Suppression Effectiveness Studies of Halon-Alternative
Agents in a Detonation/Deflagration Tube.
Gmurczyk, G. W.; Grosshandler, W. L.
Halon Options Technical Working Conference.
Proceedings. HOTWC 1994. May 3-5, 1994, Albuquerque, NM,
193-204 pp, 1994.
halons; fire suppression; halon 1301; in-flight fires;
fire protection; detonation; deflagration;
effectiveness; predictive models; fire extinguishing
agents; halon alternatives; dynamic characteristics
Experimental studies of the effect of the presence of
halon-alternative agents on the suppression of premixed
high-speed turbulent flames and quasi-detonations have
been carried out in a 7.5 m long, 50 mm diameter tube.
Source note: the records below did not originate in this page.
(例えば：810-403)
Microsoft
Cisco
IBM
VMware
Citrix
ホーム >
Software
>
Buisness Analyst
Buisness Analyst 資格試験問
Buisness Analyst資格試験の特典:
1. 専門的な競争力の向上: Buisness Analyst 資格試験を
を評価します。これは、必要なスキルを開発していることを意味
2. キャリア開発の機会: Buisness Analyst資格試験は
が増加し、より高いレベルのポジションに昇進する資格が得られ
Lean and stoichiometric C2H4/air mixtures in the absence
of any halocarbon, initially at 100 kPa and 295 K,
constitute the reference states. A primary objective of
the work has been to determine the relative suppression
efficiencies of different agents under highly dynamic
situations, without the undue influence of either the
ignition event of the mixing of the agent into the flame
front. This was accomplished by generating a highly
turbulent flame/quasi-detonation in the driver section,
which contained no suppressant, followed by measurements
of the velocity and pressure ratio as the wave front
entered the test section of the tube, which contained
suppressant premixed with the same fuel/air combination.
A turbulence generator in the form of a spiral
obstruction was used in the tube to broaden the gas
dynamic conditions attainable by the flame. Flame and
shock wave velocities up to 1300 m/s, pressure ratios
across the shock fronts over 26:1, and shock wave/flame
spacings of the order of 10 cm were measured with
piezo-electric pressure transducers and fast
photodiodes. The experimental facility was successfully
employed to clearly discriminate among the dynamic
characteristics of the five compounds, revealing
behavior distinct from what was observed in companion
studies using atmospheric non-premixed flames. The
suppression process is strongly influenced by the
concentration of an agent, the structure and composition
of an agent molecule, and the composition of the
combustible mixture itself. The results were compared
with the situation when an agent is fully premixed with
the combustible mixture in the tube.